There are advantages and disadvantages to all five disposal methods, however Tan says it's important for producers to find the one that works best for their site.
"Some of these disposal options will work for your facility, some of them will not work for your facility," Tan says. "Once you've paired down your disposal options, to say one or two or even three disposal options are okay, that's the time to sit down with your state department of environmental quality and go through those disposal options with them just in case."
While there are only five on-farm disposal methods currently approved, Tan says NPB recognizes the need for more methods, launching its first-ever innovation challenge that deals with the potential need of mass carcass disposal this year. The challenge is seeking new and innovative methods of pig mortality disposal that go beyond the existing methods of burial, incineration, composting and landfills to provide pig farmers with more options.

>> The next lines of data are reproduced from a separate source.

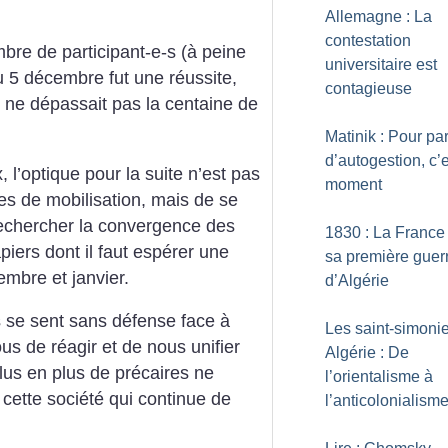
Allemagne : La
contestation
mbre de participant-e-s (à peine
universitaire est
u 5 décembre fut une réussite,
contagieuse
e ne dépassait pas la centaine de
Matinik : Pour par
d’autogestion, c’e
l’optique pour la suite n’est pas
moment
es de mobilisation, mais de se
 rechercher la convergence des
1830 : La France
iers dont il faut espérer une
sa première guer
embre et janvier.
d’Algérie
 se sent sans défense face à
Les saint-simoni
ous de réagir et de nous unifier
Algérie : De
plus en plus de précaires ne
l’orientalisme à
 cette société qui continue de
l’anticolonialism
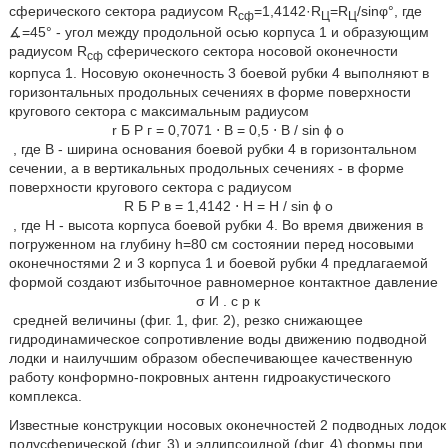
сферического сектора радиусом R
=1,4142·R
=R
/sinφ°, где
сф
Ц
Ц
∡=45° - угол между продольной осью корпуса 1 и образующим
радиусом R
сферического сектора носовой оконечности
сф
корпуса 1. Носовую оконечность 3 боевой рубки 4 выполняют в
горизонтальных продольных сечениях в форме поверхности
кругового сектора с максимальным радиусом
r
Б
Р
г
=
0,7071
⋅
B
=
0,5
⋅
B
/
sin
ϕ
o
, где В - ширина основания боевой рубки 4 в горизонтальном
сечении, а в вертикальных продольных сечениях - в форме
поверхности кругового сектора с радиусом
R
Б
Р
в
=
1,4142
⋅
H
=
H
/
sin
ϕ
o
, где Н - высота корпуса боевой рубки 4. Во время движения в
погруженном на глубину h=80 см состоянии перед носовыми
оконечностями 2 и 3 корпуса 1 и боевой рубки 4 предлагаемой
формой создают избыточное равномерное контактное давление
σ
И
.
с
р
к
средней величины (фиг. 1, фиг. 2), резко снижающее
гидродинамическое сопротивление воды движению подводной
лодки и наилучшим образом обеспечивающее качественную
работу конформно-покровных антенн гидроакустического
комплекса.
Известные конструкции носовых оконечностей 2 подводных лодок
полусферической (фиг. 3) и эллипсоидной (фиг. 4) формы при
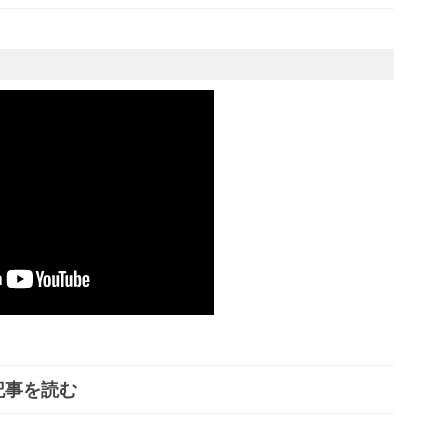
記事を読む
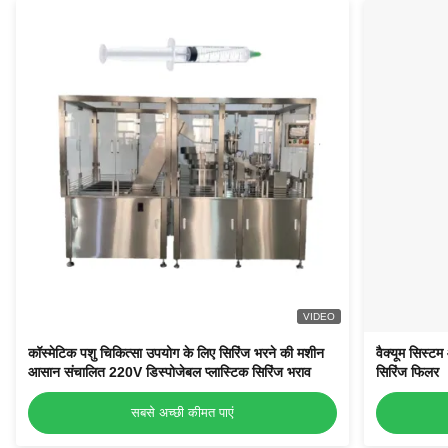
VIDEO
कॉस्मेटिक पशु चिकित्सा उपयोग के लिए सिरिंज भरने की मशीन
वैक्यूम सिस्टम
आसान संचालित 220V डिस्पोजेबल प्लास्टिक सिरिंज भराव
सिरिंज फिलर
सबसे अच्छी कीमत पाएं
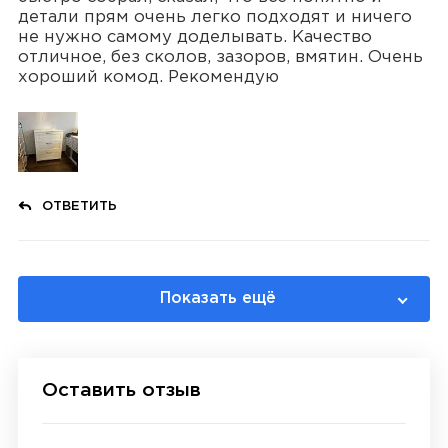
детали прям очень легко подходят и ничего
не нужно самому доделывать. Качество
отличное, без сколов, зазоров, вмятин. Очень
хороший комод. Рекомендую
ОТВЕТИТЬ
Показать ещё
Оставить отзыв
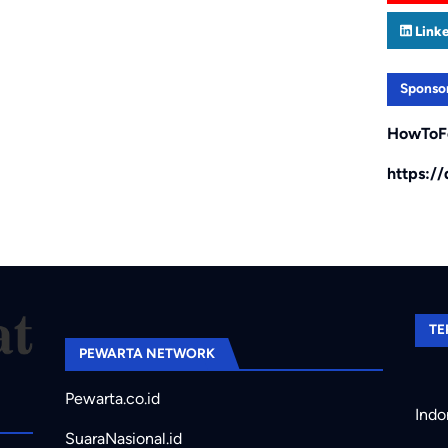
Link
Sponso
HowToF
https:/
TE
PEWARTA NETWORK
Pewarta.co.id
Indo
SuaraNasional.id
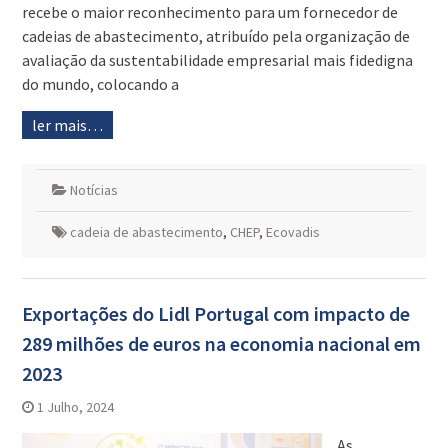
recebe o maior reconhecimento para um fornecedor de
cadeias de abastecimento, atribuído pela organização de
avaliação da sustentabilidade empresarial mais fidedigna
do mundo, colocando a
ler mais…
Notícias
cadeia de abastecimento
,
CHEP
,
Ecovadis
Exportações do Lidl Portugal com impacto de
289 milhões de euros na economia nacional em
2023
1 Julho, 2024
As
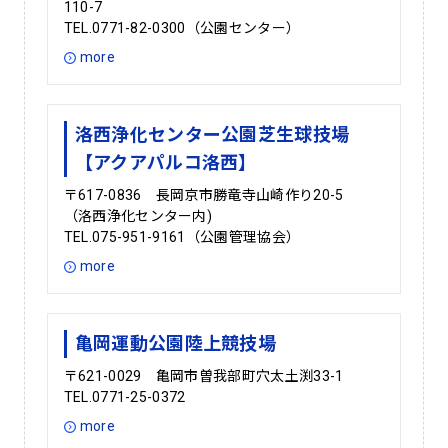
110-7
TEL.0771-82-0300（公園センター）
more
洛西浄化センター公園芝生球技場
【アクアパルコ洛西】
〒617-0836 長岡京市勝竜寺山崎作り20-5
（洛西浄化センター内)
TEL.075-951-9161（公園管理協会）
more
亀岡運動公園陸上競技場
〒621-0029 亀岡市曽我部町穴太土渕33-1
TEL.0771-25-0372
more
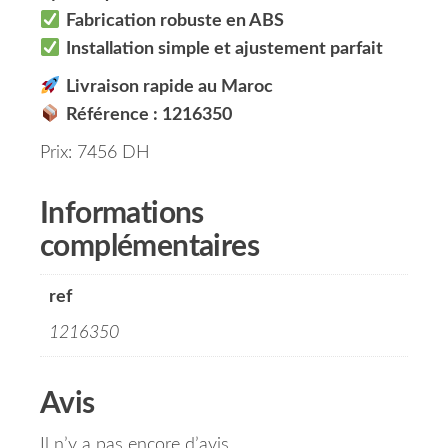
Fabrication robuste en ABS
Installation simple et ajustement parfait
Livraison rapide au Maroc
Référence : 1216350
Prix: 7456 DH
Informations
complémentaires
ref
1216350
Avis
Il n’y a pas encore d’avis.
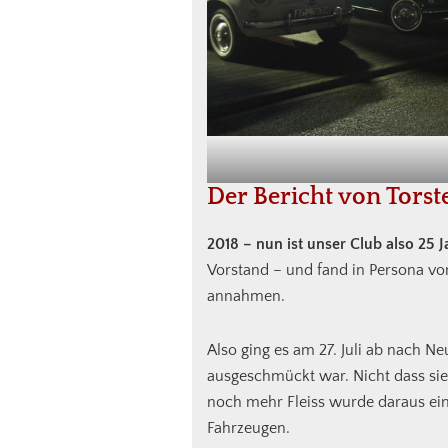
Der Bericht von Tors
2018 – nun ist unser Club also 25 
Vorstand – und fand in Persona v
annahmen.
Also ging es am 27. Juli ab nach N
ausgeschmückt war. Nicht dass sie
noch mehr Fleiss wurde daraus ein
Fahrzeugen.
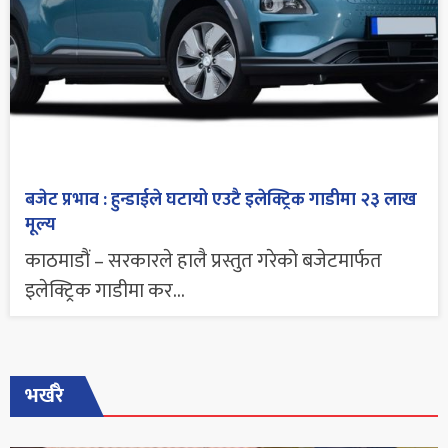
बजेट प्रभाव : हुन्डाईले घटायो एउटै इलेक्ट्रिक गाडीमा २३ लाख
मूल्य
काठमाडौं – सरकारले हालै प्रस्तुत गरेको बजेटमार्फत
इलेक्ट्रिक गाडीमा कर...
भर्खरै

Those who successfully submit ideas through the challenge's four tiers receive increasing monetary awards, meaning top innovators could receive up to $46,000. NPB will accept entries through July.
"If you have a disposal option that's in your head, that might be a great idea, please enter it into this challenge. We need more innovators," Tan says. "We need more disposal methods, and we think the best people to come up with those brilliant disposal methods are pig farmers, themselves who have experience, determining and figuring out how we can dispose of pigs."